Un investissement porté par la Ville et ses partenaires
Le 20 février 2025, les élus municipaux actent la vente à COGEDIM de la première parcelle (située sur l’arrière du bâtiment) pour un montant de 800 000 euros en conseil municipal. Ce prix pourra être porté à 900 000 euros si le coût de la démolition et du désamiantage excède 800 000 euros. Par ailleurs, la Ville restera porteuse du projet sur la seconde parcelle, située sur la partie avant donnant sur le boulevard, qu’il s’agisse du nouveau cinéma ou d’autre chose.
Si le nouveau montage financier est moins favorable à la municipalité, il a le mérite d’éviter de laisser un terrain en friche pendant de longs mois. L’opération de démolition et de désamiantage est estimée à plus de 1,2 million d’euros, dont 974 375 euros pour la partie arrière destinée au projet de logements.
La municipalité a sollicité un cofinancement de l’État (via le Fonds vert), de la Région Occitanie (fonds friche) et du Département de l’Aveyron. Si ces partenaires s’engagent à la hauteur demandée, la part à la charge de la Ville s’élèvera à 36 % du coût total, soit environ 450 000 euros.
Avec ces décisions, la municipalité de Millau explique qu’elle « s’engage dans une réhabilitation ambitieuse du site de l’Ayrolle, tout en veillant à une transition rapide et maîtrisée ».

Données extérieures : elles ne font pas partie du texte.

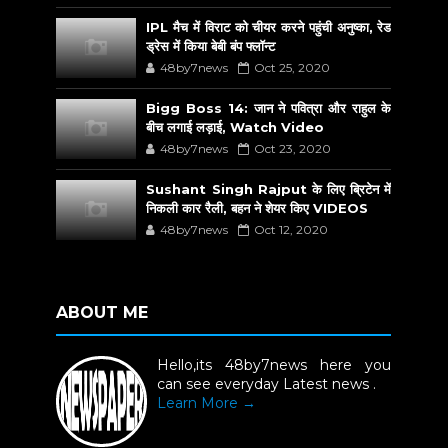
IPL मैच में विराट को चीयर करने पहुंची अनुष्का, रेड
ड्रेस में किया बेबी बंप फ्लॉन्ट
48by7news
Oct 25, 2020
Bigg Boss 14: जान ने पवित्रा और राहुल के
बीच लगाई लड़ाई, Watch Video
48by7news
Oct 23, 2020
Sushant Singh Rajput के लिए ब्रिटेन में
निकली कार रैली, बहन ने शेयर किए VIDEOS
48by7news
Oct 12, 2020
ABOUT ME
Hello,its 48by7news here you
can see everyday Latest news .
Learn More →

Un projet de logements pour redonner vie au site
La société construira ensuite 90 logements sociaux ou en accession à la propriété avec une offre de logements avec une livraison prévue courant 2027.
La Ville explique qu’il s’inscrit dans une volonté de mixité : « Ce projet répond concrètement aux besoins de la population millavoise. Son intérêt est de mélanger les usages et le public. Il combine une trentaine de logements en accession à la propriété et une cinquantaine de logements sociaux de toutes tailles (première acquisition, première location pour les jeunes, logement adapté au vieillissement et au handicap…). » Ce projet de 6000 m² au cœur de la ville, visant à rénover le centre ancien, créer des logements de qualité et des équipements culturels, « réponds aux objectifs du contrat “Engagement Quartiers 2030” et à l’enjeu environnemental de limiter l’artificialisation des sols en utilisant un foncier libéré pour créer des espaces ouverts et végétalisés ».
Le projet du cinéma en suspens
Le projet du cinéma est lui suspendu à une étude de faisabilité en cours pour déterminer la meilleure solution. Elle porte sur deux hypothèses : la pérennisation sur le site actuel en précisant et estimant les travaux nécessaires (environ 2ME) ou la création d’un nouvel équipement boulevard de l’Ayrolle tout en gardant la façade visible depuis le boulevard.
Le cinéma « Art et Essai » de Millau bénéficie d’une bonne programmation et d’une fréquentation satisfaisante, mais nécessite des travaux pour améliorer le confort des spectateurs. La gestion du cinéma est confiée à la SARL GPCI via une convention de délégation de service public (CSP) jusqu’en juin 2026. Suite au transfert du contrat à la SARL ARTEC, un nouvel avenant doit être signé. Avant l’échéance du contrat, la ville doit décider du futur mode de gestion, projet qui sera soumis à la Commission Consultative des Services Publics Locaux (CCSPL). Le conseil municipal devra se prononcer sur l’avenant et la saisine de la commission.